Formula One World Championship career
- Nationality: British
- Active years: 1967
- Teams: Scuderia Ferrari
- Entries: 1
- Championships: 0
- Wins: 0
- Podiums: 0
- Career points: 0
- Pole positions: 0
- Fastest laps: 0
- First entry: 1967 Mexican Grand Prix

= Jonathan Williams (racing driver) =

British racing driver (1942–2014)

Jonathan James Williams (26 October 1942 – 31 August 2014) was a British racing driver.

Born in Cairo, Egypt, Williams participated in one Formula One World Championship Grand Prix, on 22 October 1967. He finished 8th, scoring no World Championship points.

Williams' racing career began in the early 1960s, competing in saloons and various junior formulae, graduating to Formula Three in 1963 and in 1966 drove for the de Sanctis team.
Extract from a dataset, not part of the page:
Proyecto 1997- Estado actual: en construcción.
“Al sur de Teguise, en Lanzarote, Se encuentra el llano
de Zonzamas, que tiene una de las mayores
During this time he worked with the young Sir Frank Williams (no relation), Sheridan Thynne and Piers Courage.

In 1967, Williams was signed by Scuderia Ferrari, initially competing in sports car racing. That year, Ferrari lost several drivers, including team leader Lorenzo Bandini who died from injuries sustained at that year's Monaco Grand Prix and Williams' sports car co-driver, Günter Klass, killed during practice at the Mugello Circuit in July. Later that year, Williams was offered a drive in F1, but after only one Grand Prix, he was dropped by Ferrari and a subsequent F1 project with Abarth did not come to fruition. However, he did compete in some Formula Two events in 1968 winning the Rhine Cup race in a car entered by Sir Frank Williams, before driving the works Serenissima. In 1969, he helped develop the De Tomaso F1 car for Frank Williams as well as continuing to compete in F2.

Williams continued also to be active in sports car racing. At the 1970 24 Hours of Le Mans, he co-drove the Porsche 908/02 which carried cameras for the Steve McQueen movie Le Mans.

Williams retired from racing in 1972 and became a pilot, (initially for Alessandro de Tomaso) an occupation he claimed to dislike and subsequently a writer and photographer.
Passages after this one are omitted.